Кадриль кончилась. В буфете стало тесно.
Неподалеку от их столика устроился Логинов с компанией. Он вскакивал, шумел, ссорился с официантами, сам приносил дамам пирожные и фруктовую воду.
Карнолев поднялся.
— До скорой встречи, господин Вирянов. После обеда я всегда в редакции.
— Что так рано уходите?
— Хватит, понаблюдал достаточно. И годы мои уж не те. Я не вам чета. Прощайте! Не забывайте нас.
Вирянов остался один.
— Подсаживайся к нам, — пригласил его Логинов.
Вирянов колебался.
— Не бойся, тебя не съедят.
Вирянов сел за столик Логинова и перезнакомился со всей его компанией. Среди девушек одна была без кавалера и не танцевала. Вирянов не отрывал от нее глаз. Белое лицо с чистым, детским выражением, светлые вьющиеся волосы, задумчивый взгляд, устремленный куда-то вдаль.
— Вирянов! — крикнул Логинов. — Разве так занимают дам? Садись с мадемуазель Моревой.
Вирянов пересел, но не знал, о чем с нею говорить. Он смотрел на нее и все больше убеждался, что жизнь сулит ему неизведанное еще блаженство. Не напрасно люди борются и страдают.

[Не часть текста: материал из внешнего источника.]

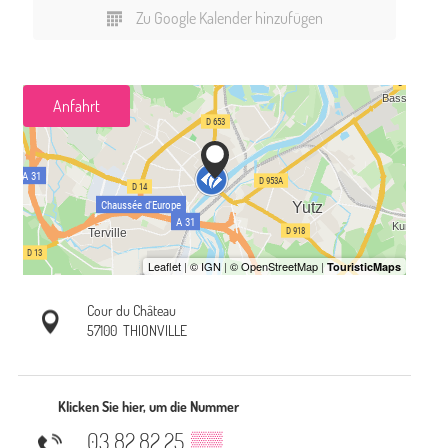
Zu Google Kalender hinzufügen
Anfahrt
Cour du Château
57100
THIONVILLE
Klicken Sie hier, um die Nummer
03 82 82 25
▒▒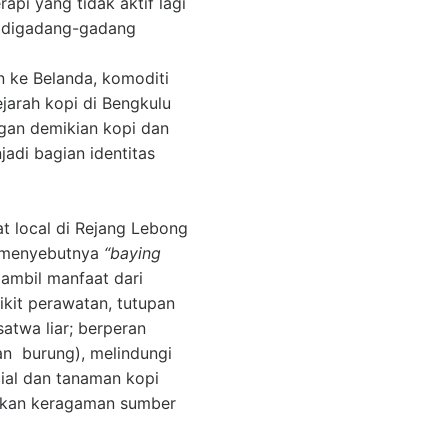
pi yang tidak aktif lagi
i digadang-gadang
n ke Belanda, komoditi
arah kopi di Bengkulu
ngan demikian kopi dan
di bagian identitas
 local di Rejang Lebong
a menyebutnya
“baying
ambil manfaat dari
dikit perawatan, tutupan
atwa liar; berperan
an burung), melindungi
cial dan tanaman kopi
tkan keragaman sumber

— Вы, очевидно, недавно в Софии? — спросила девушка.
Вирянов с облегчением вздохнул.
— Да, мадемуазель.
— Вы - студент?
— О нет! Я хочу сдать экзамены на аттестат зрелости, а потом поступить в университет. Вы на каком факультете?

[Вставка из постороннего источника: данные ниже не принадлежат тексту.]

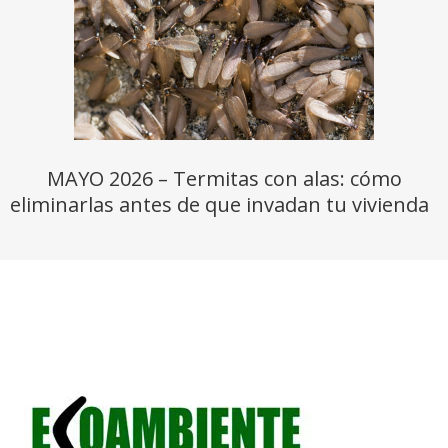
MAYO 2026 – Termitas con alas: cómo
eliminarlas antes de que invadan tu vivienda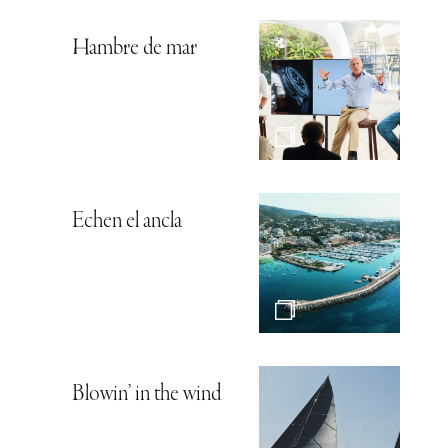
Hambre de mar
Echen el ancla
Blowin’ in the wind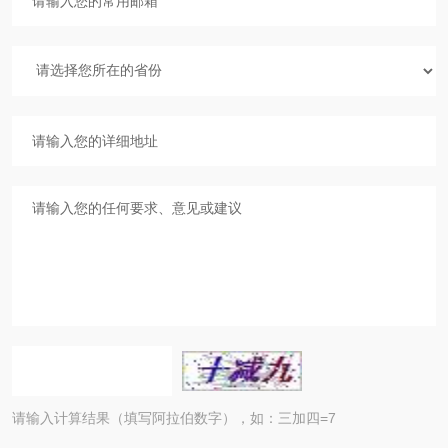
请输入计算结果（填写阿拉伯数字），如：三加四=7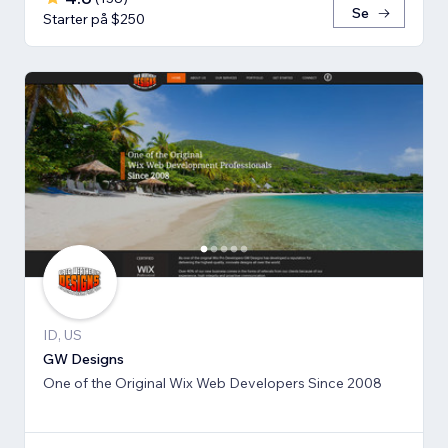
Se
Starter på $250
ID, US
GW Designs
One of the Original Wix Web Developers Since 2008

— На историко-филологическом, на третьем курсе. Я тоже недавно в Софии.
— Вам здесь нравится?
— Никак не могу привыкнуть. София меня подавляет. В нашем квартале я, правда, не чувствую столичной сутолоки, у нас тихо. Но как только вхожу в трамвай, вся сжимаюсь, будто уезжаю на чужбину. Мне так хотелось бы вернуться домой, в наш родной городок с его ручейками, кривыми уличками, с ветхими черепичными крышами, посидеть в своей комнатке с деревянным балкончиком, выходящим в сад... Там и дышалось легче и жилось лучше... Бывало, я ходила гулять в ущелье или на виноградник... Там все свое, милое, такое уютное. А здесь я всегда чего-то боюсь, чего — и сама не знаю. Дома я читала, много читала. Теперь не хватает времени, хотя случается, что я целый день ничего не делаю.
— И я пережил эту идиллию. Но ведь она не может продолжаться вечно. Настоящая жизнь в Софии, — это наш Париж.
— Париж?! Там, должно быть, страшно. Давайте немного пройдемся,— предложила Морева.
Они встали и под руку направились в зал.